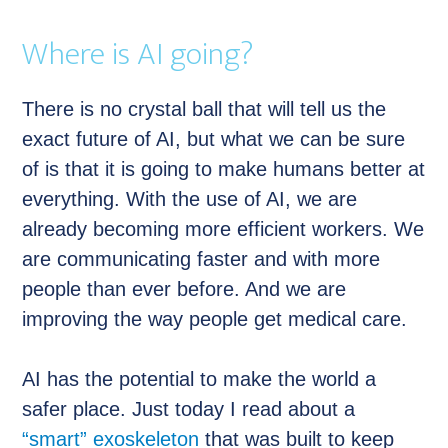
Where is AI going?
There is no crystal ball that will tell us the
exact future of AI, but what we can be sure
of is that it is going to make humans better at
everything. With the use of AI, we are
already becoming more efficient workers. We
are communicating faster and with more
people than ever before. And we are
improving the way people get medical care.
AI has the potential to make the world a
safer place. Just today I read about a
“smart” exoskeleton
that was built to keep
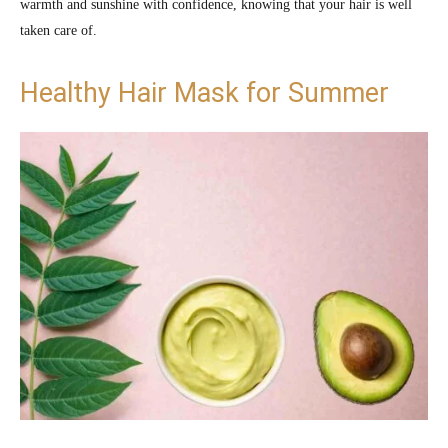
warmth and sunshine with confidence, knowing that your hair is well
taken care of.
Healthy Hair Mask for Summer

# # # # # # #

ACTIVITY →
Go through the entries above and copy out every line that includes the word "care".

RESPONSE TO THIS TASK →
improving the way people get medical care.
taken care of.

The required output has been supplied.